→ **Problem requirements**
A single number is required: how many lines in the records below contain "rencana".

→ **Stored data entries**
——————

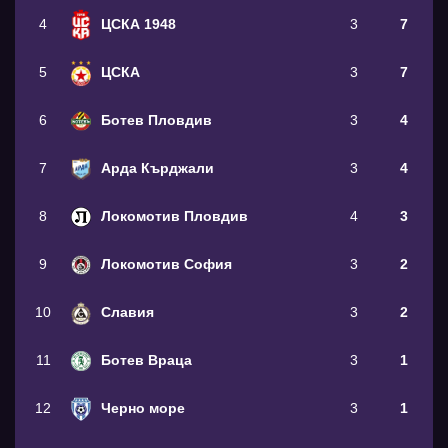
4
ЦСКА 1948
3
7
5
ЦСКА
3
7
6
Ботев Пловдив
3
4
7
Арда Кърджали
3
4
8
Локомотив Пловдив
4
3
9
Локомотив София
3
2
10
Славия
3
2
11
Ботев Враца
3
1
12
Черно море
3
1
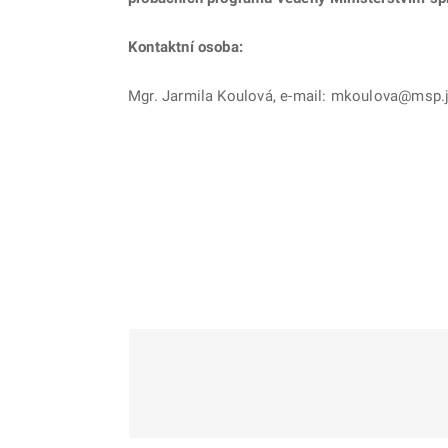
Kontaktní osoba:
Mgr. Jarmila Koulová, e-mail: mkoulova@msp.ju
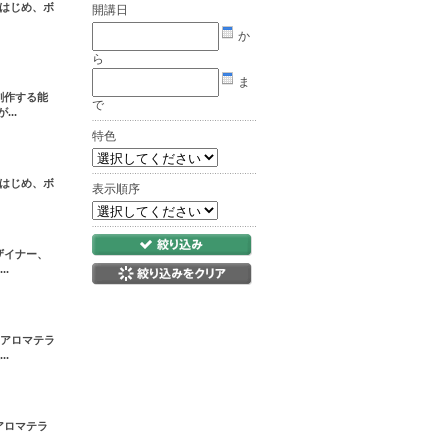
はじめ、ボ
開講日
か
ら
ま
創作する能
で
..
特色
はじめ、ボ
表示順序
ザイナー、
.
。アロマテラ
.
アロマテラ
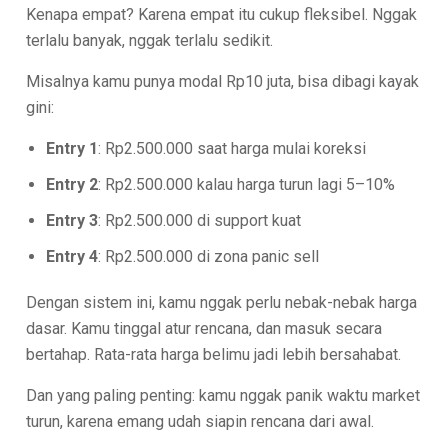
Kenapa empat? Karena empat itu cukup fleksibel. Nggak
terlalu banyak, nggak terlalu sedikit.
Misalnya kamu punya modal Rp10 juta, bisa dibagi kayak
gini:
Entry 1
: Rp2.500.000 saat harga mulai koreksi
Entry 2
: Rp2.500.000 kalau harga turun lagi 5–10%
Entry 3
: Rp2.500.000 di support kuat
Entry 4
: Rp2.500.000 di zona panic sell
Dengan sistem ini, kamu nggak perlu nebak-nebak harga
dasar. Kamu tinggal atur rencana, dan masuk secara
bertahap. Rata-rata harga belimu jadi lebih bersahabat.
Dan yang paling penting: kamu nggak panik waktu market
turun, karena emang udah siapin rencana dari awal.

——————

→ **Exercise answer**
2